The K2 mission is, in effect, the second life for the exoplanet hunter. After two of the four reaction wheels within the observatory failed in May 2013, mission controllers lost their ability to easily aim the spacecraft at a desired target.

In 2014, mission planners found a way to use the solar wind to steer the craft. Once more, the vehicle resumed its search for planets orbiting other stars. The K2 mission also extends search targets for the observatory to other, more traditional targets, such as supernovae. The mission is divided into a series of 90-day campaigns.

Kepler's computers and subsystems were subjected to a power-cycle routine, clearing the emergency state. The observatory started to return to scientific studies on April 19, as astronomers refreshed the list of targets for the observatory, as well as reset logs and counters. Controllers also sent a new command sequence to the craft. As the final updates were received by Kepler, the craft was pointed to the center of our galaxy, returning to its scientific mission, now labeled C9.

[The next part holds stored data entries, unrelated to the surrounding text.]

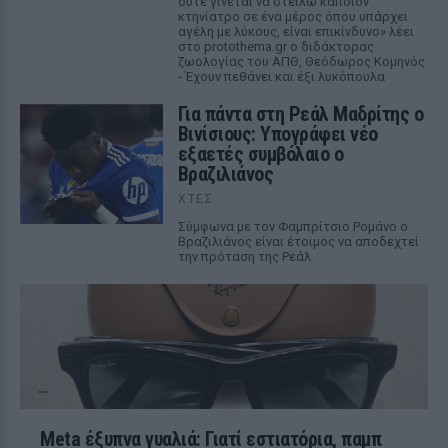
ούτε γίνεται να στείλω κάποιον
κτηνίατρο σε ένα μέρος όπου υπάρχει
αγέλη με λύκους, είναι επικίνδυνο» λέει
στο protothema.gr ο διδάκτορας
ζωολογίας του ΑΠΘ, Θεόδωρος Κομηνός
- Έχουν πεθάνει και έξι λυκόπουλα
Για πάντα στη Ρεάλ Μαδρίτης ο
Βινίσιους: Υπογράφει νέο
εξαετές συμβόλαιο ο
Βραζιλιάνος
ΧΤΕΣ
Σύμφωνα με τον Φαμπρίτσιο Ρομάνο ο
Βραζιλιάνος είναι έτοιμος να αποδεχτεί
την πρόταση της Ρεάλ
Meta έξυπνα γυαλιά: Γιατί εστιατόρια, παμπ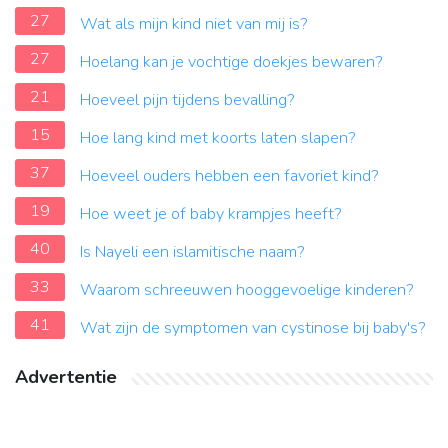
27
Wat als mijn kind niet van mij is?
27
Hoelang kan je vochtige doekjes bewaren?
21
Hoeveel pijn tijdens bevalling?
15
Hoe lang kind met koorts laten slapen?
37
Hoeveel ouders hebben een favoriet kind?
19
Hoe weet je of baby krampjes heeft?
40
Is Nayeli een islamitische naam?
33
Waarom schreeuwen hooggevoelige kinderen?
41
Wat zijn de symptomen van cystinose bij baby's?
Advertentie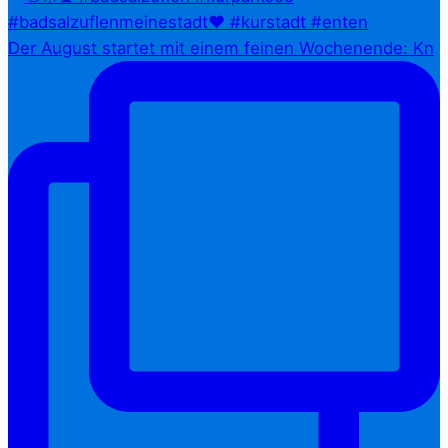
Der August startet mit einem feinen Wochenende: Kn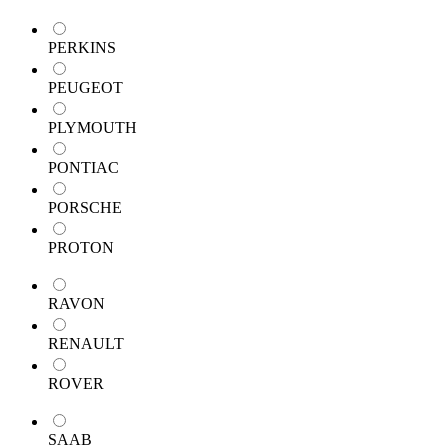
PERKINS
PEUGEOT
PLYMOUTH
PONTIAC
PORSCHE
PROTON
RAVON
RENAULT
ROVER
SAAB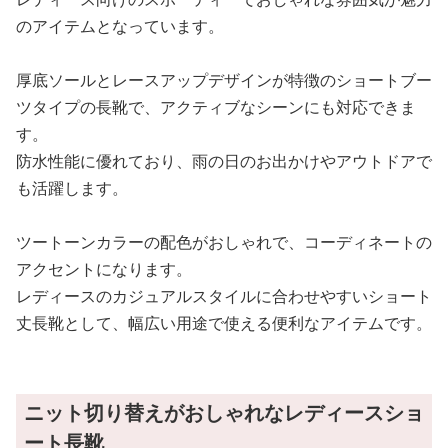
のアイテムとなっています。
厚底ソールとレースアップデザインが特徴のショートブー
ツタイプの長靴で、アクティブなシーンにも対応できま
す。
防水性能に優れており、雨の日のお出かけやアウトドアで
も活躍します。
ツートーンカラーの配色がおしゃれで、コーディネートの
アクセントになります。
レディースのカジュアルスタイルに合わせやすいショート
丈長靴として、幅広い用途で使える便利なアイテムです。
ニット切り替えがおしゃれなレディースショ
ート長靴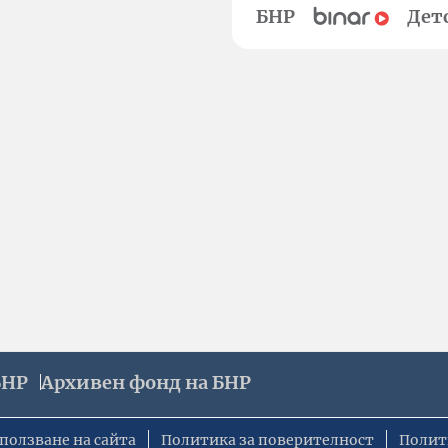
БНР
Дет
БНР
Архивен фонд на БНР
ползване на сайта
Политика за поверителност
Полит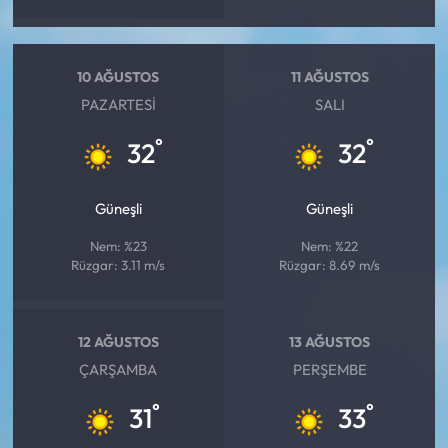
10 AĞUSTOS
11 AĞUSTOS
PAZARTESI
SALI
°
°
32
32
Güneşli
Güneşli
Nem: %23
Nem: %22
Rüzgar: 3.11 m/s
Rüzgar: 8.69 m/s
12 AĞUSTOS
13 AĞUSTOS
ÇARŞAMBA
PERŞEMBE
°
°
31
33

"The C9 observing period will conclude on July 1, when the galactic center is no longer in view from the vantage point of the spacecraft. K2 will then begin Campaign 10, which will proceed to investigate an entirely new set of interesting astrophysical targets," Charlie Sobeck, project manager at NASA Ames Research Center wrote.

Astronomers are still uncertain what caused the Kepler spacecraft to enter emergency mode on April 8, 2016. Currently, the most popular theory is that a transient electrical signal may have triggered a series of alarms aboard the craft, leading to the shift to the state in which it was found.

Kepler has already discovered more than 1,000 confirmed exoplanets orbiting other stars. In addition, thousands of additional findings are awaiting confirmation by other astronomers. So far, astronomers know of around 2,000 exoplanets, roughly half of which were discovered using the Kepler observatory. Of the 3,600 remaining candidates, researchers suggest around 90 percent will later be confirmed as alien worlds.

Despite a handful of serious setbacks since Kepler reached space, the observatory has performed well beyond expectations.